Gene-embedding-based prediction and functional evaluation of perturbation expression responses with PRESAGE
Gene-embedding-based prediction and functional evaluation of perturbation expression responses with PRESAGE
Littman, R.; Levine, J.; Maleki, S.; Lee, Y.; Ermakov, V.; Qiu, L.; Wu, A.; Huang, K.; Lopez, R.; Scalia, G.; Biancalani, T.; Richmond, D.; Regev, A.; Hütter, J.-C.

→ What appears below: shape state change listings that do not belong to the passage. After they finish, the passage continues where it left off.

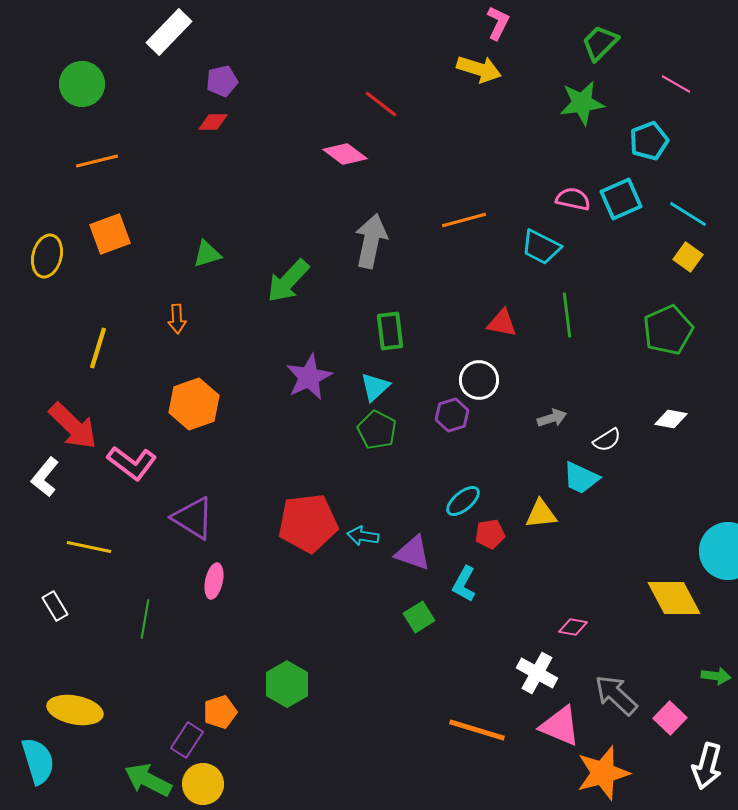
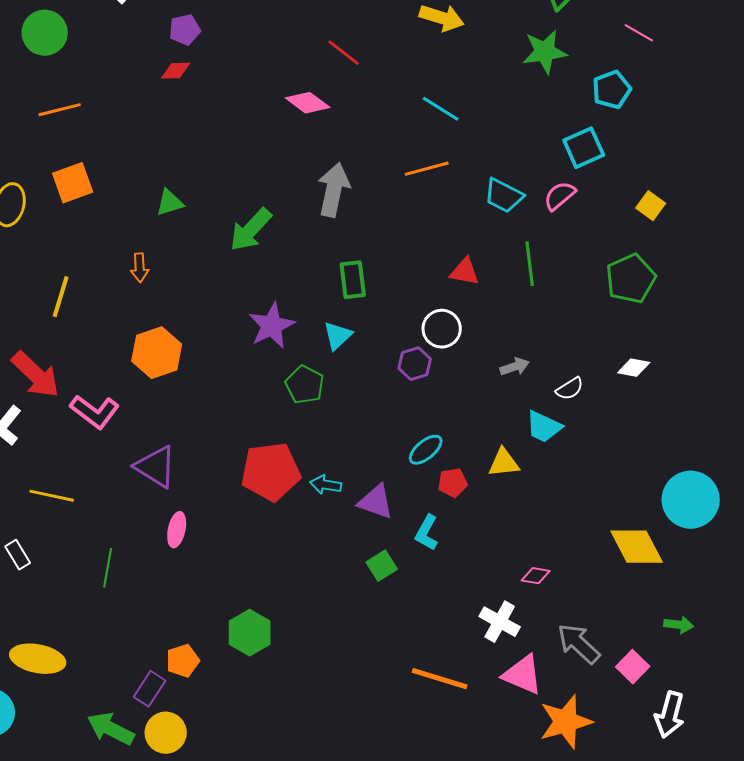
pink semicircle: (573, 199) -> (560, 196), moved, turned -52
cyan line: (688, 214) -> (441, 109), moved
green pentagon: (377, 430) -> (305, 385), moved

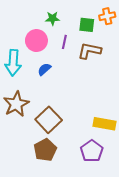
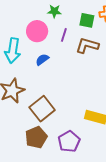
purple pentagon: (92, 151) -> (69, 141), moved

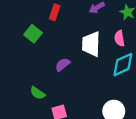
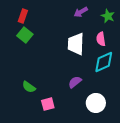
red rectangle: (55, 12) -> (23, 16), moved
purple semicircle: (63, 65) -> (75, 82), moved

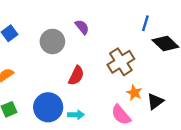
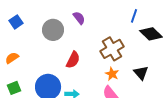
orange star: (134, 93) -> (112, 74), moved
black triangle: (155, 101) -> (141, 73), moved, turned -35

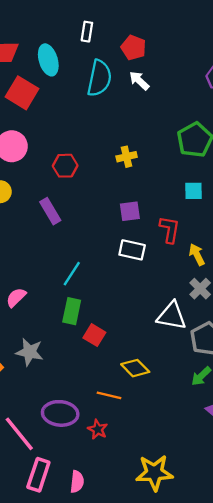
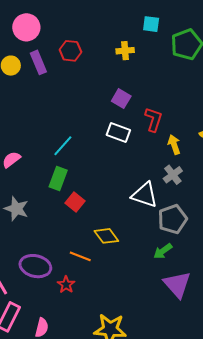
cyan square: (194, 191) -> (151, 24), moved
purple rectangle: (50, 211) -> (38, 62), moved
purple square: (130, 211) -> (121, 99), turned 30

AbstractUnderstanding the impact of genetic perturbations on cellular behavior is crucial for biological research, but comprehensive experimental mapping remains infeasible. We introduce PRESAGE (Perturbation Response EStimation with Aggregated Gene Embeddings), a simple, modular, and interpretable framework that predicts perturbation-induced expression changes by integrating diverse knowledge sources via gene embeddings. PRESAGE transforms gene embeddings through an attention-based model to predict perturbation expression outcomes. To assess model performance, we introduce a comprehensive evaluation suite with novel functional metrics that move beyond traditional regression tasks, including measures of accuracy in effect size prediction, in identifying perturbations with similar expression profiles (phenocopy), and in prediction of perturbations with the strongest impact on specific gene set scores. PRESAGE outperforms existing methods in both classical regression metrics and our novel functional evaluations. Through ablation studies, we demonstrate that knowledge source selection is more critical for predictive performance than architectural complexity, with cross-system Perturb-seq data providing particularly strong predictive power. We also find that performance saturates quickly with training set size, suggesting that experimental design strategies might benefit from collecting sparse perturbation data across multiple biological systems rather than exhaustive profiling of individual systems. Overall, PRESAGE establishes a robust framework for advancing perturbation response prediction and facilitating the design of targeted biological experiments, significantly improving our ability to predict cellular responses across diverse biological systems.